Monday, July 20, 2015

Short Takes

Lily-Livered Texans
All Muslims want to kill us, even the dead ones.
I've never met a more cowardly collection of humans than Texans. They have to carry a gun everywhere they go because they are terrified someone will try to mug them. They are paranoid at the prospect of American servicemembers holding training exercises in their state because they are certain they will all be locked up in FEMA concentration camps. And now they are shitting their panties in horror that Muslims who are living peaceably in their state might also be buried there. If anything bad ever actually happened in Texas half the population would drop dead of fear induced heart attacks.

Wesley Clark for Reichsführer-SS
Himmler with Palestine's Grand Mufti
At one time Gen. Clark was a successful desk-jockey general, the kind of guy you want commanding spreadsheets but not personnel.  He ran for president as a Democrat in 2004 on the "I'm Just Like Ike" ticket. Since then, if not before, he has become seriously senile and suggested that young Muslims who are unemployed or lost a girl friend be rounded up and imprisoned lest they become "alienated" and start blowing shit up. Hint: Starting interment camps is probably a good way to start alienating people.

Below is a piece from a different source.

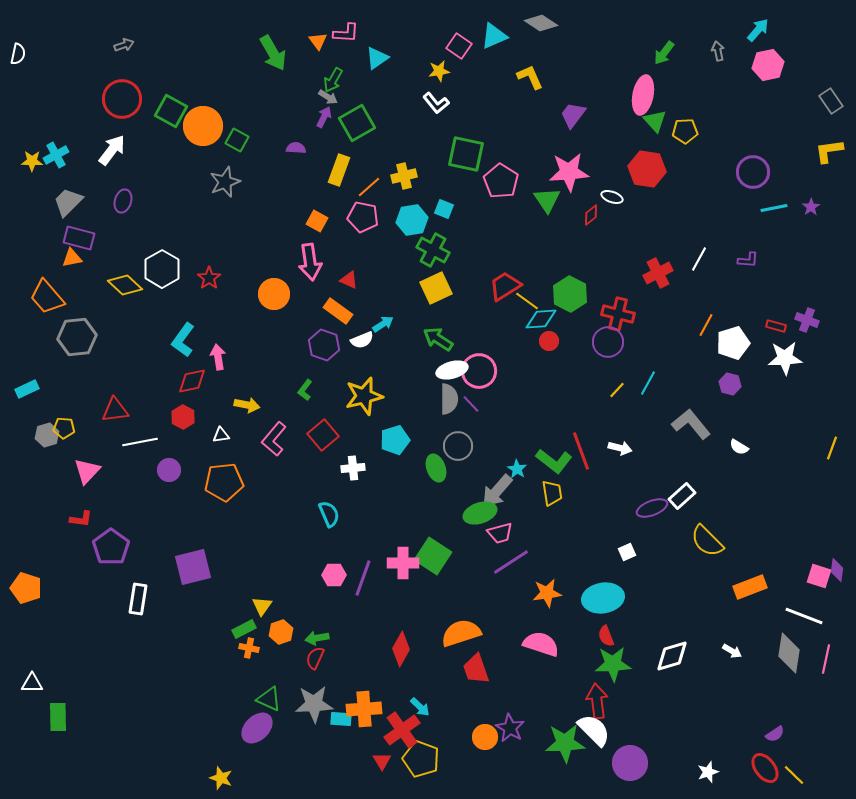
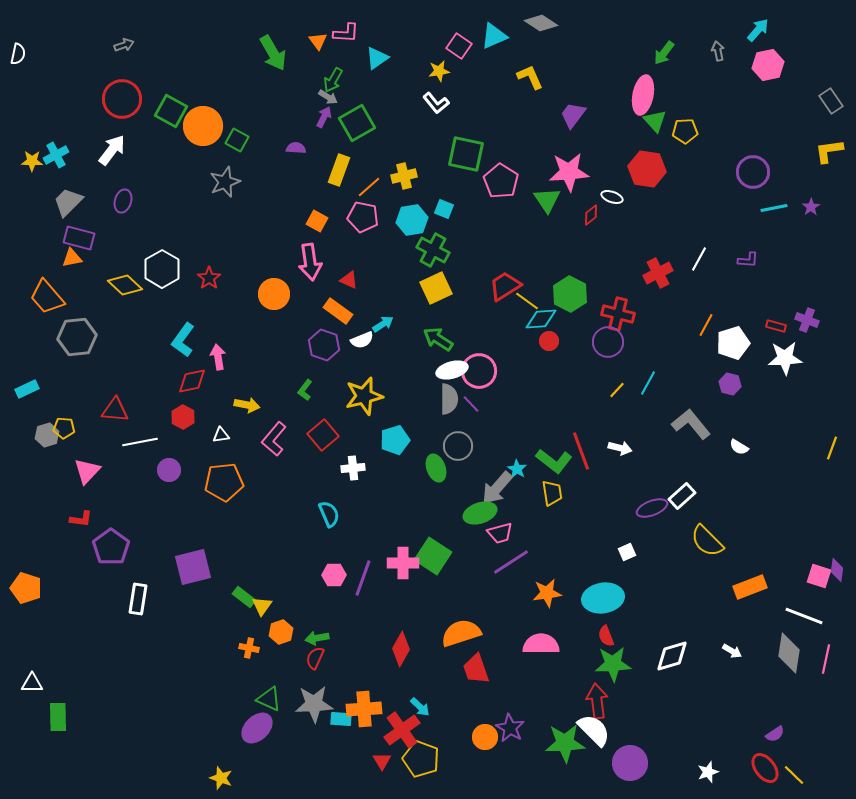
red triangle at (115, 410): rotated 12 degrees clockwise
gray arrow at (497, 491): moved 3 px up
green rectangle at (244, 629): moved 32 px up; rotated 65 degrees clockwise
pink semicircle at (541, 644): rotated 18 degrees counterclockwise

It Never Rains but it Pours
San Diego, July 19, 2015
Weather is not climate, I know that. For the second time this month we have been hit with tropical rain. Lots of it. It never rains in Southern California in July yet we've had more rain this July than any July in history. Hell, we've had more rain this July than the last 30 Julies combined. No, this doesn't solve the California drought. We'll need another 20 storms like this last one to do that and the rain needs to be in the north where most of the reservoirs are. But bizarre doesn't cover the freakness factor here. This is weird-with-a-beard outre and I wouldn't be surprised by a rain of frogs or plague of locusts next. I blame gay marriage.

The Pacific Ocean off California is 4oC above normal which has driven weird weather across the country. I believe this warming ocean is changing Southern California's climate from Mediterranean to subtropical. And I can't even guess what it is doing to the rest of the North American continent. Silver lining: If San Diego weather gets to be like New Orleans maybe we'll get better jazz.